■ Excerpted records
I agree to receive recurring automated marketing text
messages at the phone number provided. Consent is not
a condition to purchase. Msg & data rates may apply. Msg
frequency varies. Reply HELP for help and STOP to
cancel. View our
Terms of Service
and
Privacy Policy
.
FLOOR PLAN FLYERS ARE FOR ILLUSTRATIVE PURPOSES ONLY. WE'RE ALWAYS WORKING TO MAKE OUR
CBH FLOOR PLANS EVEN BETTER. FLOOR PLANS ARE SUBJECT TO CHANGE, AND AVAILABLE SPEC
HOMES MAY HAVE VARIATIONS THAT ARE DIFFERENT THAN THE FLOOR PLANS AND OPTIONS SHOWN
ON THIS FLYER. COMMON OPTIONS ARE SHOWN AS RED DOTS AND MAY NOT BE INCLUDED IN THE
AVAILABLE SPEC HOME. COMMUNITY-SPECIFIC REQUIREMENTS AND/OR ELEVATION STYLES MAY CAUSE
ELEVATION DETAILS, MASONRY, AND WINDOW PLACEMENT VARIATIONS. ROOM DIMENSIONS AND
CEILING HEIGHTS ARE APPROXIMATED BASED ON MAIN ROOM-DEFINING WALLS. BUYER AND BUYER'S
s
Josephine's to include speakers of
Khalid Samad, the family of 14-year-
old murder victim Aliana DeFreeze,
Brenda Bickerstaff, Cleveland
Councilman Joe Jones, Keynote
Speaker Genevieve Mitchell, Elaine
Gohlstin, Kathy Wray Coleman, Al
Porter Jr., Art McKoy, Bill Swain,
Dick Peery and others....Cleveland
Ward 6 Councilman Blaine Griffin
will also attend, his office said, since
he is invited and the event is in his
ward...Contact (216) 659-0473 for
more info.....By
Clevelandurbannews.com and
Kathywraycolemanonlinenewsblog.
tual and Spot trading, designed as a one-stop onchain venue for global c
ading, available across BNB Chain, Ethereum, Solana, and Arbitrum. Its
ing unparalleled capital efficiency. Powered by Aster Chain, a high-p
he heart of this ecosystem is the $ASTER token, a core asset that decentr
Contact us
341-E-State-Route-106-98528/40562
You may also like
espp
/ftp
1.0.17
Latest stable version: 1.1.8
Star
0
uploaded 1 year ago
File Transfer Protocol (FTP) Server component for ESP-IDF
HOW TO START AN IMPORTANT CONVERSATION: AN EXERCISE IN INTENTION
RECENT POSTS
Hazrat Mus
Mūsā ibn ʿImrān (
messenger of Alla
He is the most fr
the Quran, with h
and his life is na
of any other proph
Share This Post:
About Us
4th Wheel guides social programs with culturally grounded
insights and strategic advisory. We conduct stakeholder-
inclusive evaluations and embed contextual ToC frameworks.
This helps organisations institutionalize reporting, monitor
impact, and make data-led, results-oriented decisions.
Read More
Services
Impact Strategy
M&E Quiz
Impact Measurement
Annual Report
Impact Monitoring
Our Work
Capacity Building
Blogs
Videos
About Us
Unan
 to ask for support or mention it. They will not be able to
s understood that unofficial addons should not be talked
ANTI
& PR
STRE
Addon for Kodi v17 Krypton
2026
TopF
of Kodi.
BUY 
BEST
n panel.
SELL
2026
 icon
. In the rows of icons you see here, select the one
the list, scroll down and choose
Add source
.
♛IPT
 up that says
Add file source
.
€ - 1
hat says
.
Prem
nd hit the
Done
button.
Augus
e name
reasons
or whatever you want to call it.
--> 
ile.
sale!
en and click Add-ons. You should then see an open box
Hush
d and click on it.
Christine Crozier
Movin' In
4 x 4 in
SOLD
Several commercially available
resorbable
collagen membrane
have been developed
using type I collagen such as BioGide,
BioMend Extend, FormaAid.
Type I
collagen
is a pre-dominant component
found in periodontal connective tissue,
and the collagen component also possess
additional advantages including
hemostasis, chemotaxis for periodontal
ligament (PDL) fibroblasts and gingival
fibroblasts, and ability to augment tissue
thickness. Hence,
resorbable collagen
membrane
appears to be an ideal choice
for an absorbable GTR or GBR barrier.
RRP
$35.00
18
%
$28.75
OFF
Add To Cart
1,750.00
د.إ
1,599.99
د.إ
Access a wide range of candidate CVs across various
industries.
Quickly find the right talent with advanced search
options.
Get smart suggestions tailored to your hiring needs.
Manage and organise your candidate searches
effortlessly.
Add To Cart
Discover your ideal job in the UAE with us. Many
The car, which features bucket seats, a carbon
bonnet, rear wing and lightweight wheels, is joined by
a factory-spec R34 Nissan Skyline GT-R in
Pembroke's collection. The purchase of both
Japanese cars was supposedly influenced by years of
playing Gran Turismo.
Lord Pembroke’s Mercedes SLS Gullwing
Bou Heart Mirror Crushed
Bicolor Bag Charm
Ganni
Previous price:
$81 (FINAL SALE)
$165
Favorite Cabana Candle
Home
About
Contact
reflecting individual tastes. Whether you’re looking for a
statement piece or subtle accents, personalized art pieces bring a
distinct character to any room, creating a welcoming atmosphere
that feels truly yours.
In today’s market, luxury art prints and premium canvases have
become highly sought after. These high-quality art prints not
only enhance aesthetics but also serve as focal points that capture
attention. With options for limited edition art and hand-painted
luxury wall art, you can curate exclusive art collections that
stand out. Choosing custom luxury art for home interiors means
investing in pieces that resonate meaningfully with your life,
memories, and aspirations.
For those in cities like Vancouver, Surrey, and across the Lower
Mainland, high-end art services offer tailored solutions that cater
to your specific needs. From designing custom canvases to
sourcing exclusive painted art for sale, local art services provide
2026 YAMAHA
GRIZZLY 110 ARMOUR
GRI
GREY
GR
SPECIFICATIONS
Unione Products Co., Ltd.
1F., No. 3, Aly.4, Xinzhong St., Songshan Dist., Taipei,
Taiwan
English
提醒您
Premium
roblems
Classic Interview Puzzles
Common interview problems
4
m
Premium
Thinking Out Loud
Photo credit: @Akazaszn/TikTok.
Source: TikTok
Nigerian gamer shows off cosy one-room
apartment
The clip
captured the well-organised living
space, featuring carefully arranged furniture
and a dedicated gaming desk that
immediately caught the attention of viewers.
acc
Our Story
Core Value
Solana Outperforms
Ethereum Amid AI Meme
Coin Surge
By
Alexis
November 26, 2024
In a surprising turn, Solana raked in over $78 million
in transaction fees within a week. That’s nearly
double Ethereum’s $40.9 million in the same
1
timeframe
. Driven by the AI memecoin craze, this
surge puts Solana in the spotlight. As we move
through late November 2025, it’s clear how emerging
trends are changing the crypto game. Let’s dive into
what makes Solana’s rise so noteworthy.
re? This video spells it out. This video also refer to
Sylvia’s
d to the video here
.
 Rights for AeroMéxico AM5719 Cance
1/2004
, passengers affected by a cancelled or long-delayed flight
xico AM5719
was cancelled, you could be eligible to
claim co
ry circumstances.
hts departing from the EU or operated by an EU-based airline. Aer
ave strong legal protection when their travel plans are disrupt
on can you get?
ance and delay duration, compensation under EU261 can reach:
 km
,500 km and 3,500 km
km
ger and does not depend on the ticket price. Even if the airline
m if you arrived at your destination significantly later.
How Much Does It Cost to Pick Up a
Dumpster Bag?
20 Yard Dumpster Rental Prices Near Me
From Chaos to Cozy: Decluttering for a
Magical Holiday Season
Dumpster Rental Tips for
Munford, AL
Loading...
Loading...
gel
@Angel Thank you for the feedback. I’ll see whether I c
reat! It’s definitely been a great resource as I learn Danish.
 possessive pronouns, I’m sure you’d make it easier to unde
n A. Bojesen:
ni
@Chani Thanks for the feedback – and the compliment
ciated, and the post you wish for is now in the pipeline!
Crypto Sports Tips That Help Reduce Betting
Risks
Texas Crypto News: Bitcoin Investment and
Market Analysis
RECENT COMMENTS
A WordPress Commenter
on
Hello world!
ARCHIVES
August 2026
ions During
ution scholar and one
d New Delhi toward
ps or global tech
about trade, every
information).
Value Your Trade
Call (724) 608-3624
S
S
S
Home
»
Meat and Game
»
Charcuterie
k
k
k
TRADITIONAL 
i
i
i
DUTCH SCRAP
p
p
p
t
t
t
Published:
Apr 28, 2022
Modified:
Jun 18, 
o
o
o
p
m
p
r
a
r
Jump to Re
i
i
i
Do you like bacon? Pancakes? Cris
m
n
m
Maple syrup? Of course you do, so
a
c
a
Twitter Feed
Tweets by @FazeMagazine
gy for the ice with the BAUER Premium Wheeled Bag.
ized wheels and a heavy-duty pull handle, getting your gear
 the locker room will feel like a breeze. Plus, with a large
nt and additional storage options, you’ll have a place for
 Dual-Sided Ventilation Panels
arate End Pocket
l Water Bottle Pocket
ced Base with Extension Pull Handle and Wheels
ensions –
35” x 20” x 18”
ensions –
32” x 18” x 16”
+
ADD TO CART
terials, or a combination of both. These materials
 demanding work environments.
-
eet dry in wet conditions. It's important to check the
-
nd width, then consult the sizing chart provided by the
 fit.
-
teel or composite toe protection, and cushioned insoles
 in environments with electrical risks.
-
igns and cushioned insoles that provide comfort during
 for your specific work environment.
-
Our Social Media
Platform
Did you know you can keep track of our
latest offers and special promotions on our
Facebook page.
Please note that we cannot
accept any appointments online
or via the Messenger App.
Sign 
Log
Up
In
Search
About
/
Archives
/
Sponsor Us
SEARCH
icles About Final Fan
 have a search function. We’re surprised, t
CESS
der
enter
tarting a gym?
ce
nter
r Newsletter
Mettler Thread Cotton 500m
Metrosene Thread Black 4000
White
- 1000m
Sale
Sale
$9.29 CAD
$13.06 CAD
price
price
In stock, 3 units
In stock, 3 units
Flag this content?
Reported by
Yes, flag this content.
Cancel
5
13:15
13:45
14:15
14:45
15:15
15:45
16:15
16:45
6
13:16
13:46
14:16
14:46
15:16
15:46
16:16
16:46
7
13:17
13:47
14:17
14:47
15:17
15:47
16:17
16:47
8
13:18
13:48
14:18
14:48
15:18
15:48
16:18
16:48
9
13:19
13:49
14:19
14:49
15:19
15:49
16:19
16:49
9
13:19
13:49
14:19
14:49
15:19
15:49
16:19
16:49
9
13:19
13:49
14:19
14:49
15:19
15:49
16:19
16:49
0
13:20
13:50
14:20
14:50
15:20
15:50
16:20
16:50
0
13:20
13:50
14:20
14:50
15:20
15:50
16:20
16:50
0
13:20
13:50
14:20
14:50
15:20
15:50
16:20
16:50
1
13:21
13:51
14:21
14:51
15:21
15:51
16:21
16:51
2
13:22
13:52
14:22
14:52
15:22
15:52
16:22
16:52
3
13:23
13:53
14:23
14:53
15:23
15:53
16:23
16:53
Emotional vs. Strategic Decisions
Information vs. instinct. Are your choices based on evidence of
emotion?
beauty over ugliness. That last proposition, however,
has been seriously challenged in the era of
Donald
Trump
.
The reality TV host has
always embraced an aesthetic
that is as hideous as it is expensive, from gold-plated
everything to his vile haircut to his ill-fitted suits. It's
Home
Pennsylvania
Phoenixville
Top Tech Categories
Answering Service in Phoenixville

■ Aim of the exercise
Return, word for word, each line from the line that contains "Emotional vs. Strategic Decisions" to the end of the listing above; include both end lines and nothing else.

■ Written reply
Emotional vs. Strategic Decisions
Information vs. instinct. Are your choices based on evidence of
emotion?
beauty over ugliness. That last proposition, however,
has been seriously challenged in the era of
Donald
Trump
.
The reality TV host has
always embraced an aesthetic
that is as hideous as it is expensive, from gold-plated
everything to his vile haircut to his ill-fitted suits. It's
Home
Pennsylvania
Phoenixville
Top Tech Categories
Answering Service in Phoenixville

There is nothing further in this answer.